The third face of Perkin the composer is tied up with her whole focus in the last decades of her life, i.e. the Gurdjieff movement. Perkin and her husband George had become fascinated with the philosopher’s teachings after WWII, when they visited him in Paris. Part of the philosophy was the idea of “movements”, a series of sacred dances designed to assist in attaining knowledge and the awakened state sought by followers, and Perkin began writing for these. She had her husband eventually moved to Australia, where they became pivotal figures in the Gurdjieff Society there, and her compositions in this line would take over her output. Once she became important in this area, she sank into oblivion in the mainstream classical music circles of Europe; motherhood, emigration and retirement from performance were the waters that closed over her head, until the Ireland piano concerto was the only pebble causing ripples in the pond of her told biography.

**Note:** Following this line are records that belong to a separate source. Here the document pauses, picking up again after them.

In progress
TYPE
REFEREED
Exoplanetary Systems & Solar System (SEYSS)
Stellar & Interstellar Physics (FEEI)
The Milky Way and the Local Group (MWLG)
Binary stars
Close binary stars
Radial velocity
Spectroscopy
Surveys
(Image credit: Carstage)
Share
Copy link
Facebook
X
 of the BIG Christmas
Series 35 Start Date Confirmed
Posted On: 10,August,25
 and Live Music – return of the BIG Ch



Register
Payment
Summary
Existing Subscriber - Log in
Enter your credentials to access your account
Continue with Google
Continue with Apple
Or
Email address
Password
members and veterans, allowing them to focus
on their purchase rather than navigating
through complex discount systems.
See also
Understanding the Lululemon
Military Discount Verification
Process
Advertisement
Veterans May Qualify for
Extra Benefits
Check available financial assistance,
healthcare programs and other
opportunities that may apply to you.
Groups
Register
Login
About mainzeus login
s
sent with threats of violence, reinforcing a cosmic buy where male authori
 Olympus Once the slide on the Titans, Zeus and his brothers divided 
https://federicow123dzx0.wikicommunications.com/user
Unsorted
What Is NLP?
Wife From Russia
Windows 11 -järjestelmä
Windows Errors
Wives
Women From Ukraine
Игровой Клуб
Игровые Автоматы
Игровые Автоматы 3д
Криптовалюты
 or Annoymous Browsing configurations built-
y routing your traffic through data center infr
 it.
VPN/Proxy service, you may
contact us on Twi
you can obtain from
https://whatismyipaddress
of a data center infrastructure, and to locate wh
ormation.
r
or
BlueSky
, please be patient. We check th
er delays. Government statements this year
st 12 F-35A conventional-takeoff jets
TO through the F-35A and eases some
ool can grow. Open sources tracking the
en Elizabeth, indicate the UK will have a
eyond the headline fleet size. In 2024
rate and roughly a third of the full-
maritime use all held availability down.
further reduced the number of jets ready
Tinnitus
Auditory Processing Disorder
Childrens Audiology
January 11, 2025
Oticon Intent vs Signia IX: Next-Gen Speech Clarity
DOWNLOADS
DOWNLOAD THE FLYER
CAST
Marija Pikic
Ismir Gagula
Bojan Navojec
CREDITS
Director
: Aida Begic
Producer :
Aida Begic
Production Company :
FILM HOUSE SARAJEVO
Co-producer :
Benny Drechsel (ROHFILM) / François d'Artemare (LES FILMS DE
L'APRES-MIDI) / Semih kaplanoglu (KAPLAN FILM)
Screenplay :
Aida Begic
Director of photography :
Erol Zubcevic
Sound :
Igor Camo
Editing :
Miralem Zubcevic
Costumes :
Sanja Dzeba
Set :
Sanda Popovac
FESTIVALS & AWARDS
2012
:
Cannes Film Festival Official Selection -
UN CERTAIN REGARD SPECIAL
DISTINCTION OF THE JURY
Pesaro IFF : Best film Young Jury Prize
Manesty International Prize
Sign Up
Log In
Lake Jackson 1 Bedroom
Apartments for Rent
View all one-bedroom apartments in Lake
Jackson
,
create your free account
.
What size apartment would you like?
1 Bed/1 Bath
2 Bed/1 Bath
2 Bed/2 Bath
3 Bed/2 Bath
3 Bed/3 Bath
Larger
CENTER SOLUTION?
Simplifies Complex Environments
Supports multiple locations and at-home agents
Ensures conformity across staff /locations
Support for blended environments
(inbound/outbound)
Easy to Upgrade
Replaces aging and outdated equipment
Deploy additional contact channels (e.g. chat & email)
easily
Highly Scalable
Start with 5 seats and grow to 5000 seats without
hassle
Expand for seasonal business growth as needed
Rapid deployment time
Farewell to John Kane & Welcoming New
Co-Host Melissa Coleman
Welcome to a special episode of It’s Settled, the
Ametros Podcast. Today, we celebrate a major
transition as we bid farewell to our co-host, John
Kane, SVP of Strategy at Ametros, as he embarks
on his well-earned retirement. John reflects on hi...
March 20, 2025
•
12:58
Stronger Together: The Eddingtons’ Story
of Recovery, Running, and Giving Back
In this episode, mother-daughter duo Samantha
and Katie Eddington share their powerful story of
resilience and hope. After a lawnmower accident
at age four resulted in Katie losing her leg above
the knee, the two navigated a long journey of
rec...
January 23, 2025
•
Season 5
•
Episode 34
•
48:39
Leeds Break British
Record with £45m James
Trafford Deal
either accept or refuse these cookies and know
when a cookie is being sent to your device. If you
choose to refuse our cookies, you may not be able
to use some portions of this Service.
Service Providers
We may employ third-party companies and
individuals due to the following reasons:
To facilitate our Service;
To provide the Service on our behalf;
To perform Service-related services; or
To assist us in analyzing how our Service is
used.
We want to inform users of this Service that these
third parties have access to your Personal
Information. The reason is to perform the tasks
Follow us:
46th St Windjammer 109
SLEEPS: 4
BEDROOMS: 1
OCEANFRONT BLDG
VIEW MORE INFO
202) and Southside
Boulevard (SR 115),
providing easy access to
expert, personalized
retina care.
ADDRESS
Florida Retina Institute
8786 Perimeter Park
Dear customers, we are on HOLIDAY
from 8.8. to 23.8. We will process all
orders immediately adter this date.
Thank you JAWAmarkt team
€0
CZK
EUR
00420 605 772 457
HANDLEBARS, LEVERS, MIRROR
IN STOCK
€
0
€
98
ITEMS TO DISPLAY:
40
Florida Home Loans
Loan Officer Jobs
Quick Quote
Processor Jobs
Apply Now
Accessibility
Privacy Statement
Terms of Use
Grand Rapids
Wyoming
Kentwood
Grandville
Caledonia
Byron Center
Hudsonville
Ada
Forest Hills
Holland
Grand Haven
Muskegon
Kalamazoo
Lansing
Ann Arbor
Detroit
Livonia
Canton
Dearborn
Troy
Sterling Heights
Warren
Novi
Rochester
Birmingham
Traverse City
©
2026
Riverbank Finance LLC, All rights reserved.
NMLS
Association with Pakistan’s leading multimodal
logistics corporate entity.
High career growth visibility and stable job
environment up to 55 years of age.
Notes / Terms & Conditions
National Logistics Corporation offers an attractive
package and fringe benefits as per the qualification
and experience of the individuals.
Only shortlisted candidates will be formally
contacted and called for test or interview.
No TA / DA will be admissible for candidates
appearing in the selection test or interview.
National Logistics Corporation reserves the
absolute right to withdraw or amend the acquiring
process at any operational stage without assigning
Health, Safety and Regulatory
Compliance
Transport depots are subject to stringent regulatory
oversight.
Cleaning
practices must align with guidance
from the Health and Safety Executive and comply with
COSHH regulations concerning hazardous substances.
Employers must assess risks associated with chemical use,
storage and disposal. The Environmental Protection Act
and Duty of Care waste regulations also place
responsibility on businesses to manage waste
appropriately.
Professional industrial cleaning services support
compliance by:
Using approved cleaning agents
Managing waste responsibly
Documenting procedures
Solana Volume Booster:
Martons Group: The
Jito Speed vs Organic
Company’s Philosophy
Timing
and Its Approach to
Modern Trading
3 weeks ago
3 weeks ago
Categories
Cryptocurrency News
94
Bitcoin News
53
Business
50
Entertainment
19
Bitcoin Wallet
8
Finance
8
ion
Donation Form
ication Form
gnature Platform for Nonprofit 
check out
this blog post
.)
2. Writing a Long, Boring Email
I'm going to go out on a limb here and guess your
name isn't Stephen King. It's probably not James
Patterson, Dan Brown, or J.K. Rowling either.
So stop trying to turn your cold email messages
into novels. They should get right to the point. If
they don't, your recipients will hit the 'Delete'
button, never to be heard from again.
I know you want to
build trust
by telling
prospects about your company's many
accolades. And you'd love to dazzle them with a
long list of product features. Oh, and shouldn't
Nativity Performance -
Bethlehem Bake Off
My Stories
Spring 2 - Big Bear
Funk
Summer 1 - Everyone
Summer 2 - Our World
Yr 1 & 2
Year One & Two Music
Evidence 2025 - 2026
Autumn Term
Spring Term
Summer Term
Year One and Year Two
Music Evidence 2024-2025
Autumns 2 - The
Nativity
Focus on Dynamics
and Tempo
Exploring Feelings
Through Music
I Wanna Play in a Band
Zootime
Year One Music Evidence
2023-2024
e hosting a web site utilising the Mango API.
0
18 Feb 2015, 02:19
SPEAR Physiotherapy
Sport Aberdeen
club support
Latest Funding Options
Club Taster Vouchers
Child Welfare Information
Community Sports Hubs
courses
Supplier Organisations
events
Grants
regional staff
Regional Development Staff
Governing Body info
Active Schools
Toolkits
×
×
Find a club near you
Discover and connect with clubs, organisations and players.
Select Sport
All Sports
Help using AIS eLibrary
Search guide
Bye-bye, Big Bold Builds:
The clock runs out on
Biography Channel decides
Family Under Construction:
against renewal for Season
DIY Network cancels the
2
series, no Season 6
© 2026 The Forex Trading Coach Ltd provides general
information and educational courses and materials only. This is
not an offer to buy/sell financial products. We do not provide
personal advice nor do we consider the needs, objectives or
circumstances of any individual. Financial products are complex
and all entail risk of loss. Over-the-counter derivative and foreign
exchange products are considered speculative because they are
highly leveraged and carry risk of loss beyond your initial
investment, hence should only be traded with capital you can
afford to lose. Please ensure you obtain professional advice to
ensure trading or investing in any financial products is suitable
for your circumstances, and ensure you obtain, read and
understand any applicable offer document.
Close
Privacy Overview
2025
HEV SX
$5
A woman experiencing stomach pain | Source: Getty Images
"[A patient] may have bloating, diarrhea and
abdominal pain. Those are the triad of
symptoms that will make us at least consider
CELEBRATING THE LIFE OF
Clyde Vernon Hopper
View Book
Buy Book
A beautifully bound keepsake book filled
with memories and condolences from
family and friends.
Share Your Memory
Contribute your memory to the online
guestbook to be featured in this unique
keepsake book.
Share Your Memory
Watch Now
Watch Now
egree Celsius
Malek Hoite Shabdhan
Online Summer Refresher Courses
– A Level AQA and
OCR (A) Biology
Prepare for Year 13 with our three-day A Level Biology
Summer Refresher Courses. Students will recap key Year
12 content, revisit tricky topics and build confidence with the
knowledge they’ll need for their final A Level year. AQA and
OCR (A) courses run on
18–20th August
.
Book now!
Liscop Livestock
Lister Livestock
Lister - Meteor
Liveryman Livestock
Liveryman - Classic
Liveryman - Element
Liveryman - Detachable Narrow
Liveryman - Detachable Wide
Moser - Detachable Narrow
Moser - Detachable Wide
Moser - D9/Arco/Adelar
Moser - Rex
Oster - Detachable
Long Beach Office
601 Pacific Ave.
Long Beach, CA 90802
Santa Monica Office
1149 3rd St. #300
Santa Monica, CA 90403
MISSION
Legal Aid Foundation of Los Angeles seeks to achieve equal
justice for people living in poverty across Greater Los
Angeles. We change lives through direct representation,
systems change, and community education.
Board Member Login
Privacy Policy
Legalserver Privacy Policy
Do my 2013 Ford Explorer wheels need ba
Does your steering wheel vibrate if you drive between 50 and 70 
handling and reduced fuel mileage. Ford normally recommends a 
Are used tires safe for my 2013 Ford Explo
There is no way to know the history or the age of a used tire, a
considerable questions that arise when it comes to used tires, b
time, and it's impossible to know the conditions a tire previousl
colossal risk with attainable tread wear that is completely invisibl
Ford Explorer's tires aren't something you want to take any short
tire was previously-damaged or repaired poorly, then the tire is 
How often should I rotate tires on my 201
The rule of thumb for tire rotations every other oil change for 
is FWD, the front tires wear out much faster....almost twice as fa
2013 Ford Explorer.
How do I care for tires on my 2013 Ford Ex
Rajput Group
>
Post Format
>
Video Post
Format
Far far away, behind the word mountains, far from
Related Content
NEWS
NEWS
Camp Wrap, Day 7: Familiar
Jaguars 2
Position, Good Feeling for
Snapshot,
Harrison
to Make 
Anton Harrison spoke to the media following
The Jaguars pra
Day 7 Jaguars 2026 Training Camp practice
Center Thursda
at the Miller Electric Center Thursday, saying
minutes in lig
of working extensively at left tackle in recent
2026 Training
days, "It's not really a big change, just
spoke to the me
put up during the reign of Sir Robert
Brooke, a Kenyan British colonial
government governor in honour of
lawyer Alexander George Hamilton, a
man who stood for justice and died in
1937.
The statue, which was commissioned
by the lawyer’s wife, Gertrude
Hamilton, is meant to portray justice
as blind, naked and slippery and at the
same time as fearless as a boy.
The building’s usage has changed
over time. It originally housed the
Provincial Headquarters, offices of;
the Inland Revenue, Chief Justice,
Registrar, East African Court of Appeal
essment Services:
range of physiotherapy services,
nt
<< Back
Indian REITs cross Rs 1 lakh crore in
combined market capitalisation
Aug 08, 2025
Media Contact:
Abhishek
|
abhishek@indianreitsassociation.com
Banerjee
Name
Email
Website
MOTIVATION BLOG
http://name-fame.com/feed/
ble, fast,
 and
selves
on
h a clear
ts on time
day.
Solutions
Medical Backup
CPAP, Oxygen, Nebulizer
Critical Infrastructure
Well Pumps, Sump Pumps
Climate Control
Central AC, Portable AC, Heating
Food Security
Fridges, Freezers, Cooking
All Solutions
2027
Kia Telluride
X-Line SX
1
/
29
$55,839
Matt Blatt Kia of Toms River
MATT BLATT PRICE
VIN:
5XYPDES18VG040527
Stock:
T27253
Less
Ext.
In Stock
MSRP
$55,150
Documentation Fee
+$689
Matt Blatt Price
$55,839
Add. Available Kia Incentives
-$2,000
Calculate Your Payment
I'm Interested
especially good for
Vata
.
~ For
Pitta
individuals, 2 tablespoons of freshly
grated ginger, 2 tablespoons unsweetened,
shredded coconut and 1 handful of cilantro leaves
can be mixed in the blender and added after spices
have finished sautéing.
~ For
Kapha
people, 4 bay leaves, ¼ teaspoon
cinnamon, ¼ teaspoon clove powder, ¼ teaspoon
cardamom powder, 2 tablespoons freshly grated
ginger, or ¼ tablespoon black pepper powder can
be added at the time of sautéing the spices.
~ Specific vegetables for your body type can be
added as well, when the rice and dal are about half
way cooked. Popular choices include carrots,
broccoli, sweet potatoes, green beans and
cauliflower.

I have a score of the four Preludes in front of me as I write. I’ve played them, and fallen for their harmonic language, Perkin’s descriptive way of writing, the pianistic feeling under my fingers. And again, I am angry at the loss of this voice. We need really good recordings. We need really good biographical information that puts Perkin forefront, not her colleagues. And we need the scores. As always, we need the scores. How can people play this stuff, or even know it exists, if the scores aren’t easily available?
We are working towards this. Let’s keep speaking out for historical women. I have barely scratched the surface of Perkin’s life in this pieces, and have chosen to be fairly selective in what I have written about. There is room for so much more – including programming her works back into concert halls and galleries.